Supplied records:
---*---

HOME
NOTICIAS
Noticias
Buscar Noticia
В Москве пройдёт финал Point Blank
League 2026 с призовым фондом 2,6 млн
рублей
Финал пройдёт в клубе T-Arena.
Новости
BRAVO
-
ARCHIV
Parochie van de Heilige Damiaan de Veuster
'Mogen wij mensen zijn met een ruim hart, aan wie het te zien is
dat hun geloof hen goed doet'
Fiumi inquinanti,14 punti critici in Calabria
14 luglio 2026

---*---

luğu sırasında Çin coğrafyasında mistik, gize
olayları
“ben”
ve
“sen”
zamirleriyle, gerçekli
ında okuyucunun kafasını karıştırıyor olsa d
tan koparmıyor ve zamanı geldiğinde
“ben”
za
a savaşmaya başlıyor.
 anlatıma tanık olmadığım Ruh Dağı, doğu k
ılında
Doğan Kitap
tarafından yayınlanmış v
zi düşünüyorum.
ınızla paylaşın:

---*---

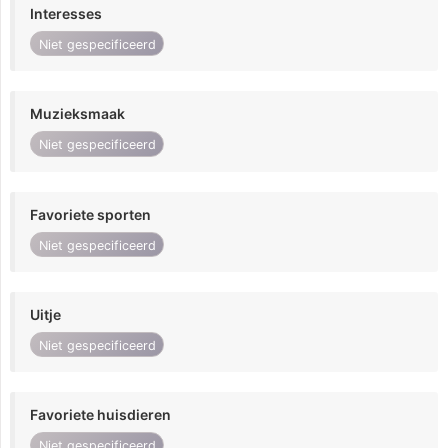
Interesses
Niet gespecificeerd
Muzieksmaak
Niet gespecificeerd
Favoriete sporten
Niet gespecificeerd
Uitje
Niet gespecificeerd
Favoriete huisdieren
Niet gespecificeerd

---*---

What the task requires:
Using the entries above, return exactly the lines from the line with "Buscar Noticia" to the line with "het te zien is", counting both of those lines.

Result for this exercise:
Buscar Noticia
В Москве пройдёт финал Point Blank
League 2026 с призовым фондом 2,6 млн
рублей
Финал пройдёт в клубе T-Arena.
Новости
BRAVO
-
ARCHIV
Parochie van de Heilige Damiaan de Veuster
'Mogen wij mensen zijn met een ruim hart, aan wie het te zien is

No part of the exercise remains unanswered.